• [Problem to solve]:
Scan the entries below for the word "valores". Copy out every line in which it occurs.

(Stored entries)

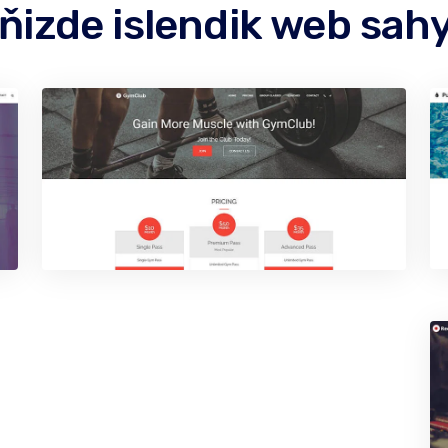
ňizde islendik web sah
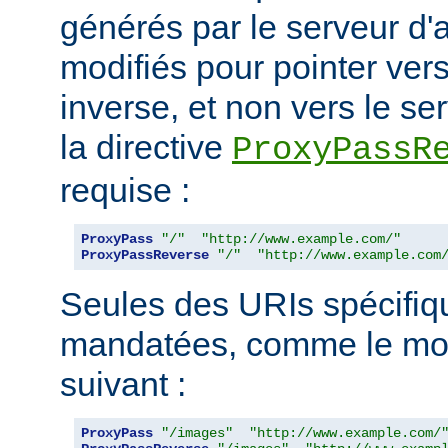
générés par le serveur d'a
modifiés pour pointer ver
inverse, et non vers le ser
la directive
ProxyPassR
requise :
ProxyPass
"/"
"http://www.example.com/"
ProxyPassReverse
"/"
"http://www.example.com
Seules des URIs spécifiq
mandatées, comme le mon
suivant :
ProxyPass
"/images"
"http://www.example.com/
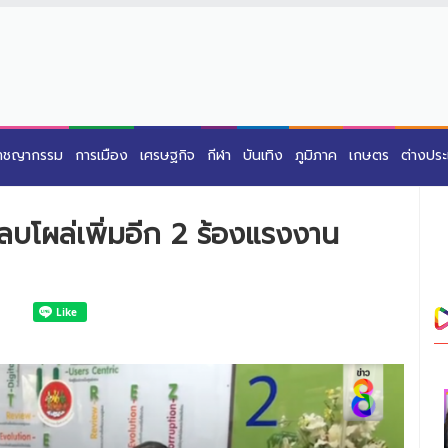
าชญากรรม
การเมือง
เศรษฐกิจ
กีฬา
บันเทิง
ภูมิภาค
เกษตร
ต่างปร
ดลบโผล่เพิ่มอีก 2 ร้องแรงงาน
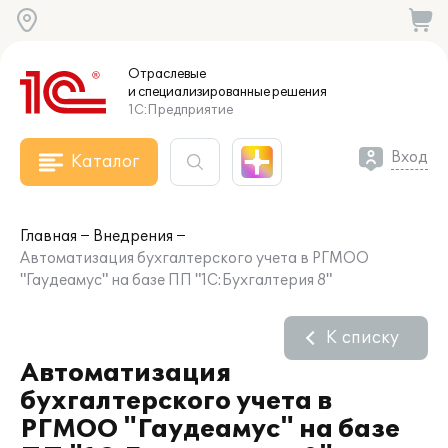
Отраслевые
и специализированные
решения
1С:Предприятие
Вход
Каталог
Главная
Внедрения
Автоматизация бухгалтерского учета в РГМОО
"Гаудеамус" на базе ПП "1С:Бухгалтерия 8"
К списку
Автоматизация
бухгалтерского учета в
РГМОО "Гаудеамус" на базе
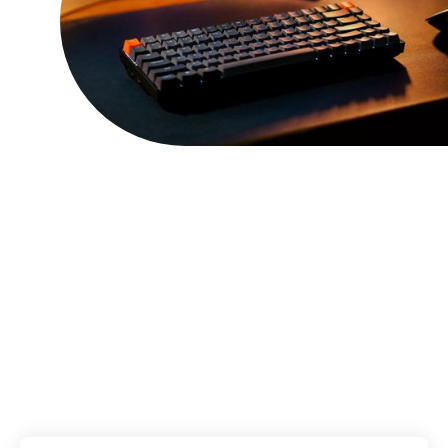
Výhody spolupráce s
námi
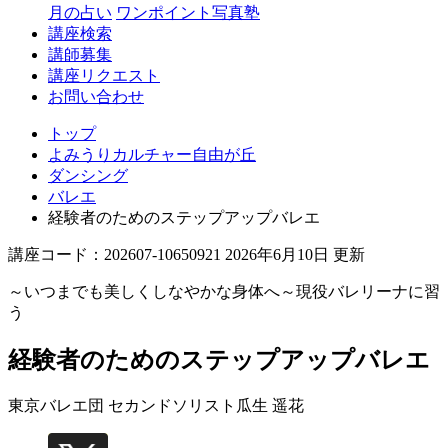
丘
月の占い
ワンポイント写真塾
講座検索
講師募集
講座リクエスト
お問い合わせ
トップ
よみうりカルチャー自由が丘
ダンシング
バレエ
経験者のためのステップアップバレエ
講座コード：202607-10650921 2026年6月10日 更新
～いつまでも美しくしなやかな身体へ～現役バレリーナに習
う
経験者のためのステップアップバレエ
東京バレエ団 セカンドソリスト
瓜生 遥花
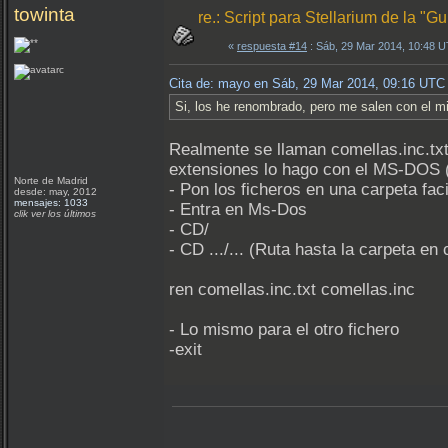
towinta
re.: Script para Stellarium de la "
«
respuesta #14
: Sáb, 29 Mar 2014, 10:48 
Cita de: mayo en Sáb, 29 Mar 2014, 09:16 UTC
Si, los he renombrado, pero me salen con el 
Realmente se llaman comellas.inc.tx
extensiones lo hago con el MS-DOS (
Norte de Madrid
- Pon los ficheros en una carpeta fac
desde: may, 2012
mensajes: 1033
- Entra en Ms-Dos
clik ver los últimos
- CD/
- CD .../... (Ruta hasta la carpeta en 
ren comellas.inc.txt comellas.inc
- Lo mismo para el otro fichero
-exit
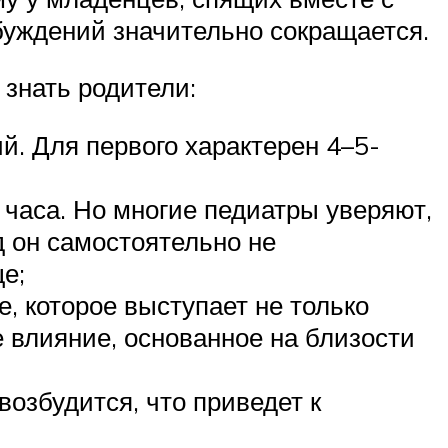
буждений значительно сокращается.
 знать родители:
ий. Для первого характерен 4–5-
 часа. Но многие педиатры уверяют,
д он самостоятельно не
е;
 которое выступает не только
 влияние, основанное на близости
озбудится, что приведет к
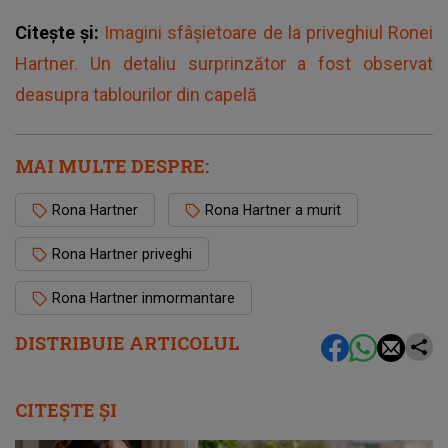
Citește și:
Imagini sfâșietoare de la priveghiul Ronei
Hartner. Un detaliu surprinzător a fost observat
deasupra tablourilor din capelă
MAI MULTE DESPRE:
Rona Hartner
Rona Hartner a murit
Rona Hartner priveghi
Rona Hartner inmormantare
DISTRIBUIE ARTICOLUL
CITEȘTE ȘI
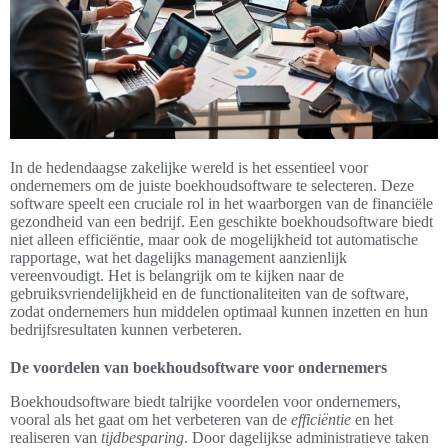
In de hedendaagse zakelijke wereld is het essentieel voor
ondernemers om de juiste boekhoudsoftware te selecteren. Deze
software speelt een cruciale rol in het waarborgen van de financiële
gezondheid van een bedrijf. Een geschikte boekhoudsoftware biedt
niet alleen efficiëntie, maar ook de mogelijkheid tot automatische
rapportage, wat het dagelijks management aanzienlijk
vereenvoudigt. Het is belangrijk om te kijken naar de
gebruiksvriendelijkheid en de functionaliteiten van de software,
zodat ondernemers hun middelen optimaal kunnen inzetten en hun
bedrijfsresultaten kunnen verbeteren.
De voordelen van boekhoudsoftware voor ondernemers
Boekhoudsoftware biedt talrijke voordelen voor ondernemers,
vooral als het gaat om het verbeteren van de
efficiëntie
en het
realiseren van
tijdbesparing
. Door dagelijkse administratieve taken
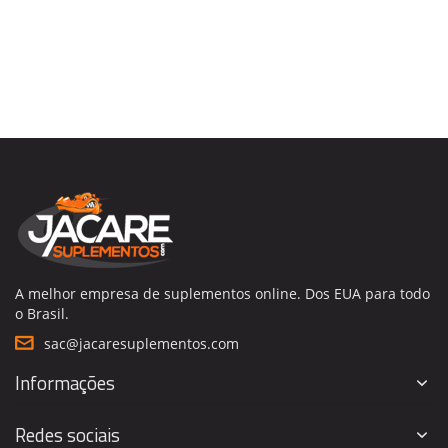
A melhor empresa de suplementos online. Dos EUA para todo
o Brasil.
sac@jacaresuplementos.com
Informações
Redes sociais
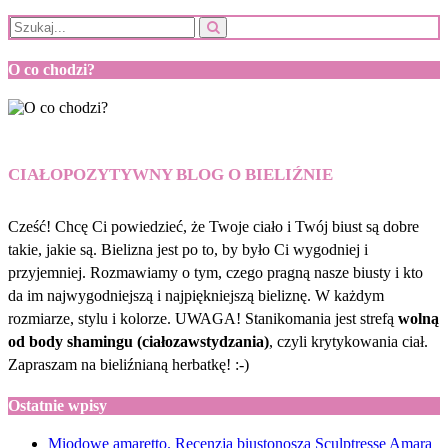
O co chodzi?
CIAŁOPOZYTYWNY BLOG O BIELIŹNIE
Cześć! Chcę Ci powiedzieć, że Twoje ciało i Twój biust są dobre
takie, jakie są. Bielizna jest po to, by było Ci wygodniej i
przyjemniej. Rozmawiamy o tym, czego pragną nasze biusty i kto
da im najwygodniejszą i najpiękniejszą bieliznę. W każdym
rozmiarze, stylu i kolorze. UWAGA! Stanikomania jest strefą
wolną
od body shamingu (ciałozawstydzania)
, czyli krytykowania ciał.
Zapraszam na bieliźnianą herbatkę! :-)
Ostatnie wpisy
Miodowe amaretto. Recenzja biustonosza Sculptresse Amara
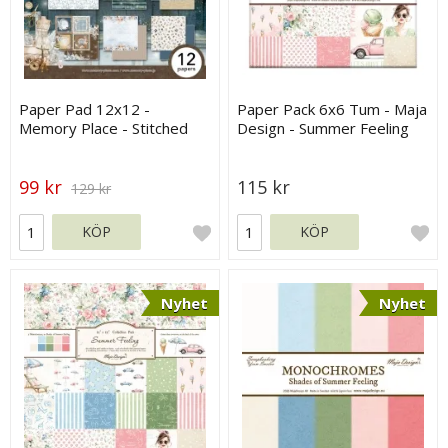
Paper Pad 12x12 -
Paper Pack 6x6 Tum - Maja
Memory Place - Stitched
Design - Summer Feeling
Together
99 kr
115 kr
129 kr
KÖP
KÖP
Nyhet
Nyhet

--

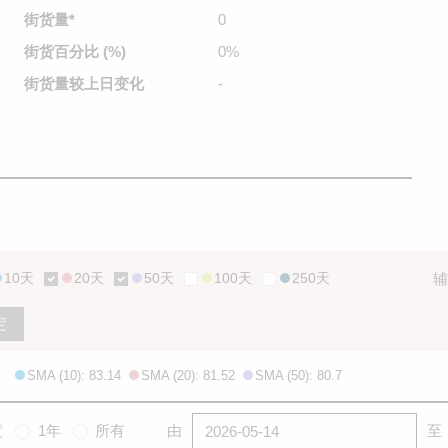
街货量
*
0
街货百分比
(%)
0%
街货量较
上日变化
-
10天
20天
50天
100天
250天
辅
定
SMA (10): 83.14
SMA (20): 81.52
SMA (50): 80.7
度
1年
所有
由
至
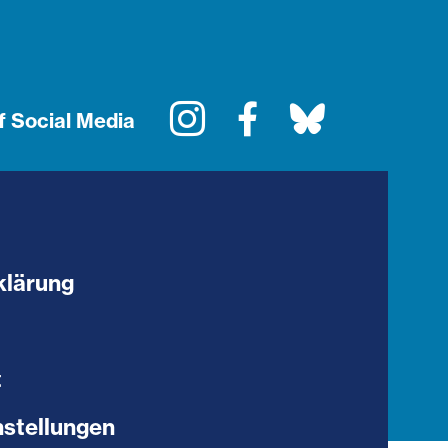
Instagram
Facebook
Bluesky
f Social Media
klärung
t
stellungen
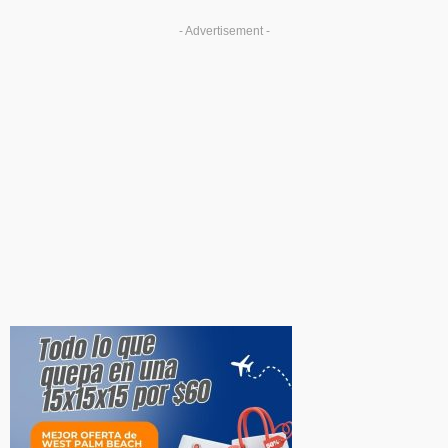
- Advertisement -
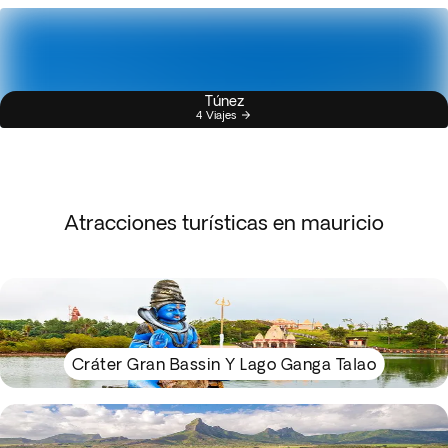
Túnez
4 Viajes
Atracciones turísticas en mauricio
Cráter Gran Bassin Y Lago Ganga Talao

==

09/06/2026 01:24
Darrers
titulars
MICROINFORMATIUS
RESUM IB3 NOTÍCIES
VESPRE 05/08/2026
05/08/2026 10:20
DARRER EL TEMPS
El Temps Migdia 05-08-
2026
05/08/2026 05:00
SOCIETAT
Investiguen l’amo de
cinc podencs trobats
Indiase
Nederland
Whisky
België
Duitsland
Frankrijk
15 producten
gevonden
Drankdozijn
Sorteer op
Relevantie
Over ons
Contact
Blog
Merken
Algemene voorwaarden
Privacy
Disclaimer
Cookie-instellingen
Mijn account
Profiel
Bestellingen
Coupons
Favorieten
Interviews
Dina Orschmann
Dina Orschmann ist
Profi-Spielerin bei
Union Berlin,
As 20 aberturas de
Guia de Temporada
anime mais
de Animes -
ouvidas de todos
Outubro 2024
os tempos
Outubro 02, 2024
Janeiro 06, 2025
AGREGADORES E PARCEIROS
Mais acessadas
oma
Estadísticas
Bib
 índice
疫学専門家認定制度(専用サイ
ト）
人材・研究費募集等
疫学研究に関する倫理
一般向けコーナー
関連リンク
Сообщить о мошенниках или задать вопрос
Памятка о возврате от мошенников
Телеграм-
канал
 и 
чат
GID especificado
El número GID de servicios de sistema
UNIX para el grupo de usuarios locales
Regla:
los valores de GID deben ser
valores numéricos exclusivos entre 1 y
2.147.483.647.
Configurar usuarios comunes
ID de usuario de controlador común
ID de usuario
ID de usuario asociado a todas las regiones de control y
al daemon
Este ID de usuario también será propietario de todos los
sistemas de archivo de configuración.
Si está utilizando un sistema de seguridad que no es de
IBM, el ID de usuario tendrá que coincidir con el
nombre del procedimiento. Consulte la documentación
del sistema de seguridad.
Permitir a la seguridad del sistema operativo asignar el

• [Reply to the task]:
los valores de GID deben ser
valores numéricos exclusivos entre 1 y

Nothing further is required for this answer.